- TASK BRIEF
Read through the lines below and copy the ones holding the string "Status".

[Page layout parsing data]
--

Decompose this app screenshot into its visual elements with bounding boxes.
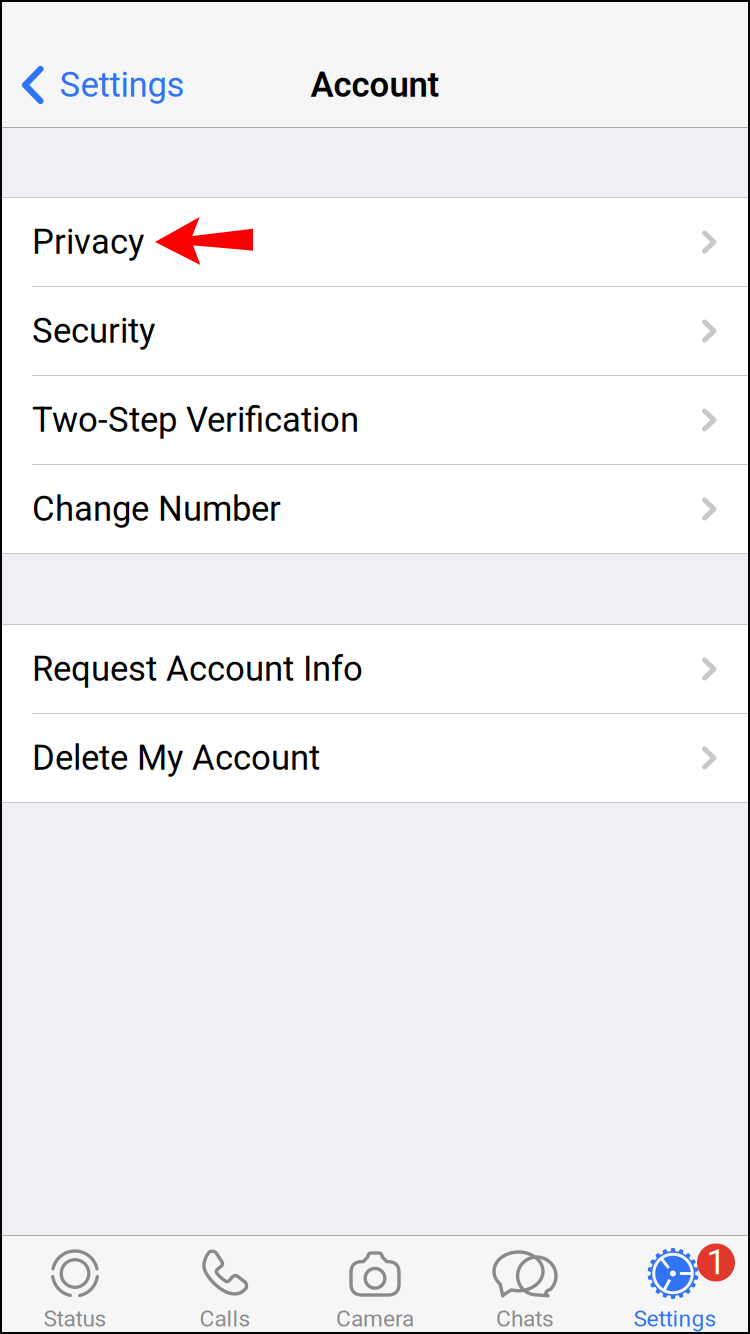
staticText: Delete My Account — [32, 738, 320, 778]
button[interactable]: Change Number — [0, 465, 750, 553]
staticText: Status — [44, 1305, 106, 1332]
staticText: Calls — [200, 1305, 250, 1332]
staticText: 1 — [706, 1242, 726, 1283]
staticText: Settings — [634, 1305, 716, 1332]
staticText: Account — [310, 65, 440, 105]
button[interactable]: Privacy — [0, 198, 750, 286]
staticText: Privacy — [32, 222, 144, 262]
button[interactable]: Camera — [300, 1237, 450, 1332]
button[interactable]: Request Account Info — [0, 625, 750, 713]
staticText: Two-Step Verification — [32, 400, 359, 440]
staticText: Request Account Info — [32, 649, 363, 689]
button[interactable]: Calls — [150, 1237, 300, 1332]
staticText: Chats — [496, 1305, 554, 1332]
button[interactable]: Settings — [0, 42, 196, 128]
button[interactable]: Delete My Account — [0, 714, 750, 802]
button[interactable]: Security — [0, 287, 750, 375]
button[interactable]: Status — [0, 1237, 150, 1332]
staticText: Security — [32, 311, 155, 351]
staticText: Camera — [336, 1305, 414, 1332]
button[interactable]: Chats — [450, 1237, 600, 1332]
button[interactable]: 1 — [600, 1237, 750, 1332]
button[interactable]: Two-Step Verification — [0, 376, 750, 464]
staticText: Change Number — [32, 489, 281, 529]
staticText: Settings — [60, 65, 184, 105]
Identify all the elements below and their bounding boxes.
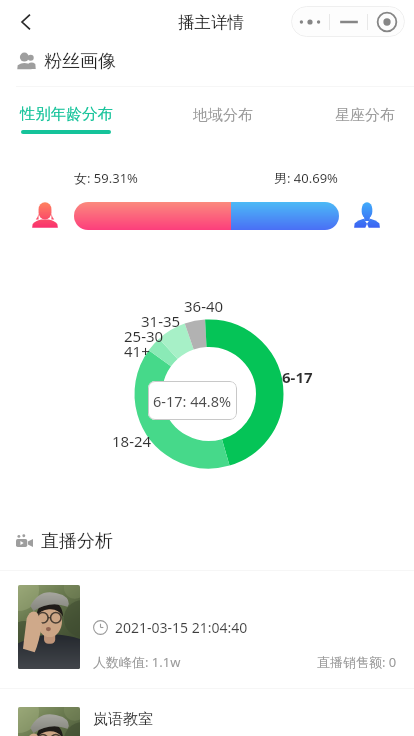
staticText: 直播分析	[41, 530, 113, 553]
staticText: 直播销售额: 0	[317, 653, 397, 671]
button[interactable]: 2021-03-15 21:04:40	[0, 571, 414, 688]
staticText: 6-17: 44.8%	[153, 391, 232, 411]
button[interactable]: 性别年龄分布	[6, 93, 126, 134]
staticText: 性别年龄分布	[20, 104, 113, 124]
staticText: 25-30	[124, 326, 164, 346]
staticText: 粉丝画像	[44, 50, 116, 73]
staticText: 6-17	[282, 367, 313, 387]
staticText: 播主详情	[178, 12, 244, 33]
button[interactable]: 岚语教室	[0, 689, 414, 736]
staticText: 女: 59.31%	[74, 169, 138, 187]
staticText: 18-24	[112, 431, 152, 451]
staticText: 星座分布	[335, 106, 395, 125]
staticText: 41+	[124, 341, 150, 361]
button[interactable]: 星座分布	[314, 93, 414, 134]
button[interactable]: Minimize	[330, 6, 367, 37]
staticText: 岚语教室	[93, 710, 153, 729]
button[interactable]: More	[291, 6, 329, 37]
button[interactable]: 地域分布	[170, 93, 276, 134]
staticText: 36-40	[184, 296, 224, 316]
staticText: 男: 40.69%	[274, 169, 338, 187]
staticText: 31-35	[141, 311, 181, 331]
button[interactable]: Close	[368, 6, 405, 37]
staticText: 地域分布	[193, 106, 253, 125]
staticText: 2021-03-15 21:04:40	[115, 618, 248, 637]
button[interactable]: Back	[8, 4, 44, 40]
staticText: 人数峰值: 1.1w	[93, 653, 181, 671]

--

- WRITTEN SOLUTION
staticText: Status — [44, 1305, 106, 1332]
button[interactable]: Status — [0, 1237, 150, 1332]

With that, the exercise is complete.